# Brief:
Lines of the listing that contain "container" need to be copied.
##### Data provided #####
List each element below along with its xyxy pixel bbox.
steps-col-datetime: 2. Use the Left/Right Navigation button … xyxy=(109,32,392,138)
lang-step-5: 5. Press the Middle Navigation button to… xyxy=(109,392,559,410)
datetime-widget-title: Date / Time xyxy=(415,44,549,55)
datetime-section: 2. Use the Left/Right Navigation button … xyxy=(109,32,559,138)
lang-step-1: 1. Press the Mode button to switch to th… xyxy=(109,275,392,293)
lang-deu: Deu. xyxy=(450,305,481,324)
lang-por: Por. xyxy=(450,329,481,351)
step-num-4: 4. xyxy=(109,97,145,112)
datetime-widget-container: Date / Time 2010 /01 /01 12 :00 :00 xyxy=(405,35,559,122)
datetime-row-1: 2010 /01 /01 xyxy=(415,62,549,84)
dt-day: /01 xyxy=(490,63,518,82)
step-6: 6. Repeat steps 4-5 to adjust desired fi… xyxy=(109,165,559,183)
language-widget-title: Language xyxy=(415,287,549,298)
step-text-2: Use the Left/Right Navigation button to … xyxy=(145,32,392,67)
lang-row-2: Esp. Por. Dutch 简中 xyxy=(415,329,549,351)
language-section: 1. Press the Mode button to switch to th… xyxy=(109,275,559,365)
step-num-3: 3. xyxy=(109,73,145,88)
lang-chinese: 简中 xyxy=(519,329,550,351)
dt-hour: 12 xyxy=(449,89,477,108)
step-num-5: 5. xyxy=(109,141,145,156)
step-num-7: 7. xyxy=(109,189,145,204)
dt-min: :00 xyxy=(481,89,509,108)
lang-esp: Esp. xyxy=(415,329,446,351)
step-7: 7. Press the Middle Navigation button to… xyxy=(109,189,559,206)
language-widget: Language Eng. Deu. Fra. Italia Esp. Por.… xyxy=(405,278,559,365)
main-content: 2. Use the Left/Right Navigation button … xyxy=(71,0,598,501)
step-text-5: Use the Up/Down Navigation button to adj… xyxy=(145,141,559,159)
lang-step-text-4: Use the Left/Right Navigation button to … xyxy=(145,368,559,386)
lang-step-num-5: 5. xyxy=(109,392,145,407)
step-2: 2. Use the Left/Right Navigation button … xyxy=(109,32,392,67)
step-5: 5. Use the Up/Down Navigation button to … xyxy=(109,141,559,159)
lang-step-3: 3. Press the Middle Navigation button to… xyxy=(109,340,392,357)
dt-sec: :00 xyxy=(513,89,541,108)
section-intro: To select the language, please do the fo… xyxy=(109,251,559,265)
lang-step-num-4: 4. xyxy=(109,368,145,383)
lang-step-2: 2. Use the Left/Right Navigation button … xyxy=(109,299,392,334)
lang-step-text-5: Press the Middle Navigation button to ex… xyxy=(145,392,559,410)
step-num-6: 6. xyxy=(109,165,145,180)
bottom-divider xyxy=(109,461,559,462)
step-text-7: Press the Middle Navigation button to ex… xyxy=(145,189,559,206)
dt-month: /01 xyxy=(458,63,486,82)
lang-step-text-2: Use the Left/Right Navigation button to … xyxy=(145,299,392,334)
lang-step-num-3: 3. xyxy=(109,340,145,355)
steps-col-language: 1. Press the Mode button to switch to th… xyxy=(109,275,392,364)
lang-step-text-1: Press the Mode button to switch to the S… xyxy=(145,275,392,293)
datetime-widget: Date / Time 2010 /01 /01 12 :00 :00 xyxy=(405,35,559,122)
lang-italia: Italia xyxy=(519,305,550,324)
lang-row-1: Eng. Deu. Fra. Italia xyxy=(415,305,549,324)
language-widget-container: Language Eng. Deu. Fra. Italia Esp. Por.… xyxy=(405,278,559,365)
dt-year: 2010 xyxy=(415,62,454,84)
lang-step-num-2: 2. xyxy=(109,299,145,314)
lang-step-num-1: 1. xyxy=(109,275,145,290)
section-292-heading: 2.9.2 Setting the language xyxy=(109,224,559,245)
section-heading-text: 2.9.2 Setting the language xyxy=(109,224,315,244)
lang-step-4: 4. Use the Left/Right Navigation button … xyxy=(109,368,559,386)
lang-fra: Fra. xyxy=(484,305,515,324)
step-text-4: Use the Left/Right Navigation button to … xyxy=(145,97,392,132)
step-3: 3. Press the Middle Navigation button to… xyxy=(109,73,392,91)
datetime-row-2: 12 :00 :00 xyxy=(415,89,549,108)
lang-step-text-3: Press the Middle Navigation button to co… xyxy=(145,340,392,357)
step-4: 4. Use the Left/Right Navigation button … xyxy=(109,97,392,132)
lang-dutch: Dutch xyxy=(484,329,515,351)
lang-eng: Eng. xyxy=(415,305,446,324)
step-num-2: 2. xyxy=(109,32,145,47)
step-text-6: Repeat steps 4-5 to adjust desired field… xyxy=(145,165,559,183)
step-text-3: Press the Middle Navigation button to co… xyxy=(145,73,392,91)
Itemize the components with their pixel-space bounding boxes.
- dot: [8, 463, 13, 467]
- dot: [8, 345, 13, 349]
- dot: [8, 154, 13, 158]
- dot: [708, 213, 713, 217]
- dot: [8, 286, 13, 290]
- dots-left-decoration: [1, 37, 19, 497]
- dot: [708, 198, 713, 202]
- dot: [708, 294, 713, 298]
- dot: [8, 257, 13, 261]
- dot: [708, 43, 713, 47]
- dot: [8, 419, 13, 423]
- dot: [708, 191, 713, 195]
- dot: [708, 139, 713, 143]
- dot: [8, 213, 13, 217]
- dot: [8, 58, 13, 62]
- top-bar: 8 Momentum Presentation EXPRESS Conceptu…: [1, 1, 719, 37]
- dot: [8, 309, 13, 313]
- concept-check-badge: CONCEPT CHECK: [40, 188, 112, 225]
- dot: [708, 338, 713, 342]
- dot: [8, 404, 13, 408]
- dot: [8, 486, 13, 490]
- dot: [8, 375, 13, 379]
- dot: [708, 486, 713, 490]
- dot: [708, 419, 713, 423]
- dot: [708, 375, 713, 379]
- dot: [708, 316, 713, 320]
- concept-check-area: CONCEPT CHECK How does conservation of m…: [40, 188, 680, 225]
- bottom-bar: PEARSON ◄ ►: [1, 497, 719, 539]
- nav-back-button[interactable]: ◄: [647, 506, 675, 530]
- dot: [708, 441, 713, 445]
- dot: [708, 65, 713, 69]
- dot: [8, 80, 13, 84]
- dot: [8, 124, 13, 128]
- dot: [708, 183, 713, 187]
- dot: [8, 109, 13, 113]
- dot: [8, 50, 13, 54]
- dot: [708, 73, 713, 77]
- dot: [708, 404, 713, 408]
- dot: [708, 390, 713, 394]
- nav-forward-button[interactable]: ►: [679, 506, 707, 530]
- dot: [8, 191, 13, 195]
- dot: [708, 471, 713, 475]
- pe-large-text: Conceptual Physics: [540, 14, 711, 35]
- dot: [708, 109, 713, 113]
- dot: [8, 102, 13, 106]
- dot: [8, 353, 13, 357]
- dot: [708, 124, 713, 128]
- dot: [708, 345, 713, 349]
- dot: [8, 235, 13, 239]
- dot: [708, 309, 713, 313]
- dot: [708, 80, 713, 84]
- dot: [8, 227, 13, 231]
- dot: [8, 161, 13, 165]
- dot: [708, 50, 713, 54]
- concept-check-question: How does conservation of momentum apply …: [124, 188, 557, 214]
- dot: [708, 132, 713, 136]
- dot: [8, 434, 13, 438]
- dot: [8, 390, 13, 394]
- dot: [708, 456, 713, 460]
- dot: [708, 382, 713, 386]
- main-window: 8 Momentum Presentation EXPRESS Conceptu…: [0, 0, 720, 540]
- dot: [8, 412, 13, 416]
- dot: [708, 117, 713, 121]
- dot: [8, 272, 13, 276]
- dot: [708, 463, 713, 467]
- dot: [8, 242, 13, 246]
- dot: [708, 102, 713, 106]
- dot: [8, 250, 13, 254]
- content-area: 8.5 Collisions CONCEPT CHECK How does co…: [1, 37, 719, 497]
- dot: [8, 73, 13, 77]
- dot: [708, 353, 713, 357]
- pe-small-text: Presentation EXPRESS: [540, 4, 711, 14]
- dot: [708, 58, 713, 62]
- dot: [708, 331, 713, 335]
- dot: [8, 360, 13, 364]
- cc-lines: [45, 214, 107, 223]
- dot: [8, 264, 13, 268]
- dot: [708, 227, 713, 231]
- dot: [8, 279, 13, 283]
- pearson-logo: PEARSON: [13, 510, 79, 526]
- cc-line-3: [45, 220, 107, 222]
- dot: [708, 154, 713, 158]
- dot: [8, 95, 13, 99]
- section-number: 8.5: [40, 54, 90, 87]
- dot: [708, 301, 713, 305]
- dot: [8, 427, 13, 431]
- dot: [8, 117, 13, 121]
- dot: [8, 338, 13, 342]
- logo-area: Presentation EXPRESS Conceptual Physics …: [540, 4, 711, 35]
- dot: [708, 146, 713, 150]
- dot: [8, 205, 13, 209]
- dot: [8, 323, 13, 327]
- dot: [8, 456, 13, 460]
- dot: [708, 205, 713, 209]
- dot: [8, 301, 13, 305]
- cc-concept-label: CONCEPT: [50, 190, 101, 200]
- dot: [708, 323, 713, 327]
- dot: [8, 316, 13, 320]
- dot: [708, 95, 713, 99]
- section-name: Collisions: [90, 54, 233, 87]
#####
# Task solution:
datetime-widget-container: Date / Time 2010 /01 /01 12 :00 :00 xyxy=(405,35,559,122)
language-widget-container: Language Eng. Deu. Fra. Italia Esp. Por.… xyxy=(405,278,559,365)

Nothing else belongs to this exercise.